┌──

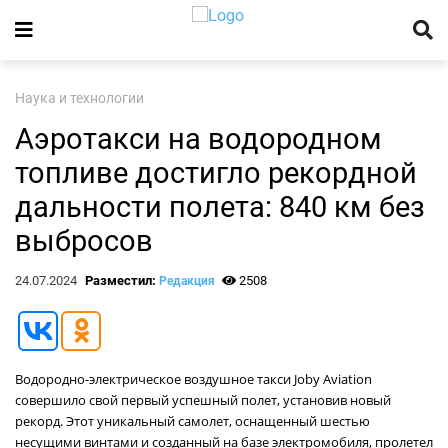
Наука и технологии
Аэротакси на водородном
топливе достигло рекордной
дальности полета: 840 км без
выбросов
24.07.2024
Разместил:
2508
Редакция
Водородно-электрическое воздушное такси Joby Aviation
совершило свой первый успешный полет, установив новый
рекорд. Этот уникальный самолет, оснащенный шестью
несущими винтами и созданный на базе электромобиля, пролетел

└──

Set down, exactly and in full, the lines from the one containing "рекорд. Этот уникальный" through the end of the entries; no other line belongs.

рекорд. Этот уникальный самолет, оснащенный шестью
несущими винтами и созданный на базе электромобиля, пролетел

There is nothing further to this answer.